We recall now that a weak entropy for the classical Euler equations (9.2) is convex (respectively concave) if the generating test function is also convex (respectively concave). As the linear span of convex functions and concave functions is dense in our space of test functions, we argue by density to conclude that the commutation relation also holds for the kernels themselves:

$$\begin{aligned} \langle \nu ,\chi _*(s_1) \sigma _*(s_2)-\chi _*(s_2) \sigma _*(s_1)\rangle =\langle \nu ,\chi _*(s_1)\rangle \langle \nu ,\sigma _*(s_2)\rangle -\langle \nu ,\chi _*(s_2)\rangle \langle \nu ,\sigma _*(s_1)\rangle \end{aligned}$$

for any \(s_1,s_2\in {\mathbb R}\).

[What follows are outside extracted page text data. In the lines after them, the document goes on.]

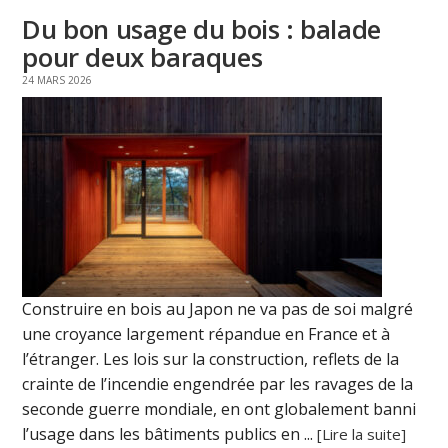
Du bon usage du bois : balade
pour deux baraques
24 MARS 2026
Construire en bois au Japon ne va pas de soi malgré
une croyance largement répandue en France et à
l’étranger. Les lois sur la construction, reflets de la
crainte de l’incendie engendrée par les ravages de la
seconde guerre mondiale, en ont globalement banni
l’usage dans les bâtiments publics en ...
[Lire la suite]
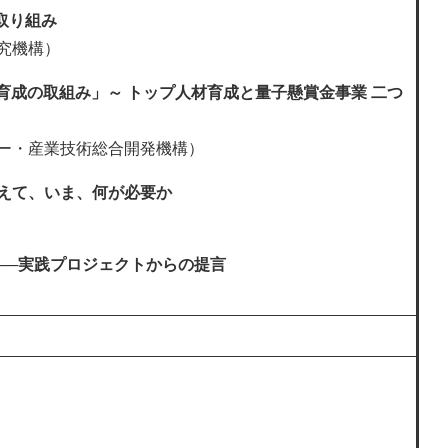
の取り組み
究機構）
育成の取組み」～ トップ人材育成と量子懸賞金事業 二つ
ー・産業技術総合開発機構）
えて、いま、何が必要か
──実践プロジェクトからの提言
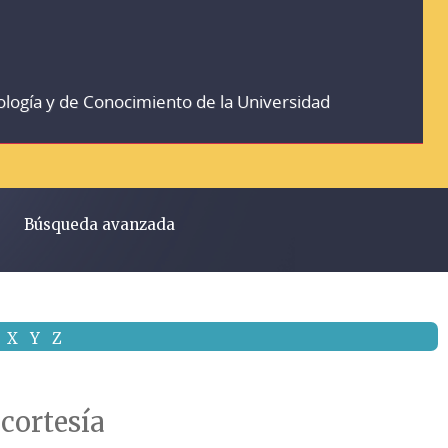
ología y de Conocimiento de la Universidad
Búsqueda avanzada
X
Y
Z
cortesía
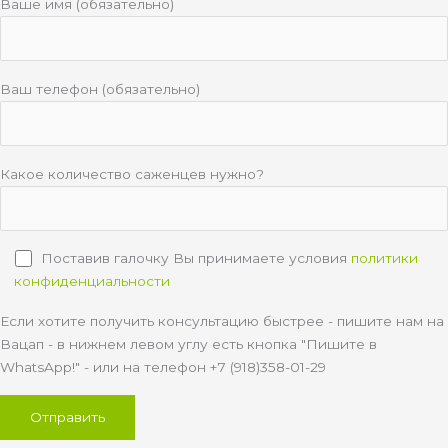
Ваше имя (обязательно)
Ваш телефон (обязательно)
Какое количество саженцев нужно?
Поставив галочку Вы принимаете условия
политики
конфиденциальности
Если хотите получить консультацию быстрее - пишите нам на
Вацап - в нижнем левом углу есть кнопка "Пишите в
WhatsApp!" - или на телефон +7 (918)358-01-29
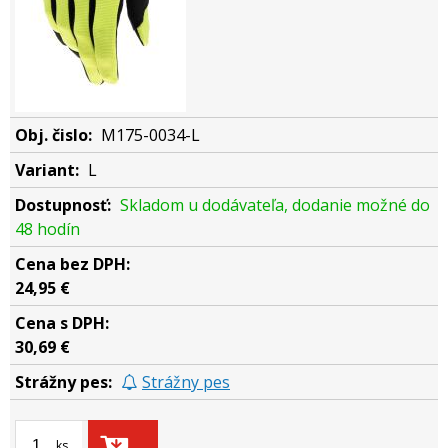
M175-0034-L
L
Skladom u dodávateľa, dodanie možné do
48 hodín
24,95 €
30,69 €
Strážny pes
ks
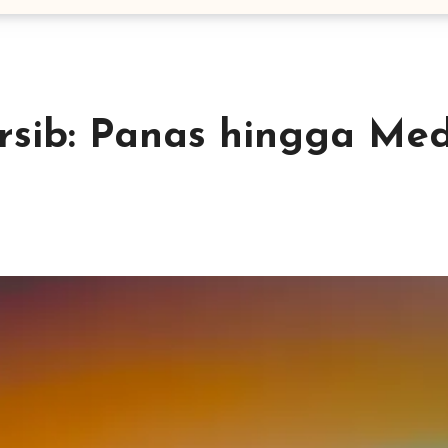
Persib: Panas hingga Me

We therefore apply Theorem 9.1 to deduce the strong convergence of sequence \((\rho ^\varepsilon ,v^\varepsilon )\) a.e. and in \(L^r_{\textrm{loc}}({\mathbb R}^2_+)\) for all \(r\in [1,\infty )\). Then the proof of Theorem 1.3 is concluded in the usual way.

The proof of the Newtonian limit of Theorem 1.4(ii) is similar.